As well as encouraging members to think about being active all day – active commuting, taking desk breaks to move and walking while making phone calls – gym owners could be getting their members outside more, for example with group exercise classes in the park, walking or running groups, or urban fitness classes such as StreetGym.

Activities such as yoga and pilates incorporate a wide range of movement and there is also a growing trend in the US for classes that incorporate a range of natural movements, such as MovNat, Animal Flow and the Ido Portal Method.

Finally, Bowman explains why it helps to have less stuff: “We have mistakenly equated getting more stuff with meaning that we are getting more out of life, but our possessions often present a physical barrier to getting the essentials we require.

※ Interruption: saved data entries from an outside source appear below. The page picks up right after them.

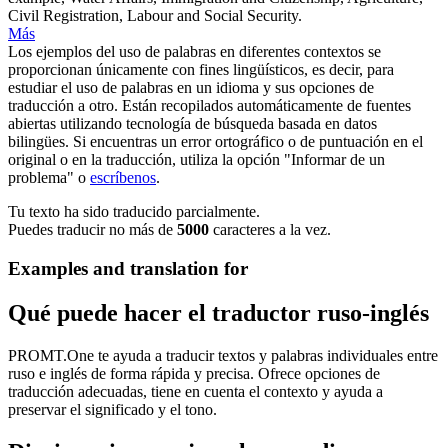
Civil Registration
, Labour and Social Security.
Más
Los ejemplos del uso de palabras en diferentes contextos se
proporcionan únicamente con fines lingüísticos, es decir, para
estudiar el uso de palabras en un idioma y sus opciones de
traducción a otro. Están recopilados automáticamente de fuentes
abiertas utilizando tecnología de búsqueda basada en datos
bilingües. Si encuentras un error ortográfico o de puntuación en el
original o en la traducción, utiliza la opción "Informar de un
problema" o
escríbenos
.
Tu texto ha sido traducido parcialmente.
Puedes traducir no más de
5000
caracteres a la vez.
Examples and translation for
Qué puede hacer el traductor ruso-inglés
PROMT.One te ayuda a traducir textos y palabras individuales entre
ruso e inglés de forma rápida y precisa. Ofrece opciones de
traducción adecuadas, tiene en cuenta el contexto y ayuda a
preservar el significado y el tono.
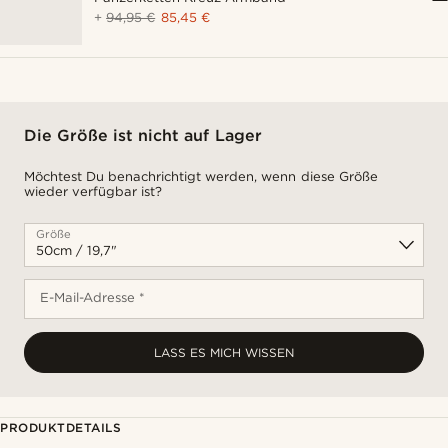
+
94,95 €
85,45 €
Die Größe ist nicht auf Lager
Möchtest Du benachrichtigt werden, wenn diese Größe
wieder verfügbar ist?
Größe
E-Mail-Adresse *
LASS ES MICH WISSEN
PRODUKTDETAILS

I have got rid of most of the furniture in my home – chairs and sofas, dining room chairs. We have a low table to eat from and the sprung bed has been replaced with a futon, in order to help improve the mobility of our knees, hips and ankles.

“We need more movement, more awareness, more nature, more time with family and friends, more time in nature with family and friends,” she says. “We need to minimise the stuff in our lives, but maximise our natural structure, to create a robust body, within a robust community, within a less taxed environment.”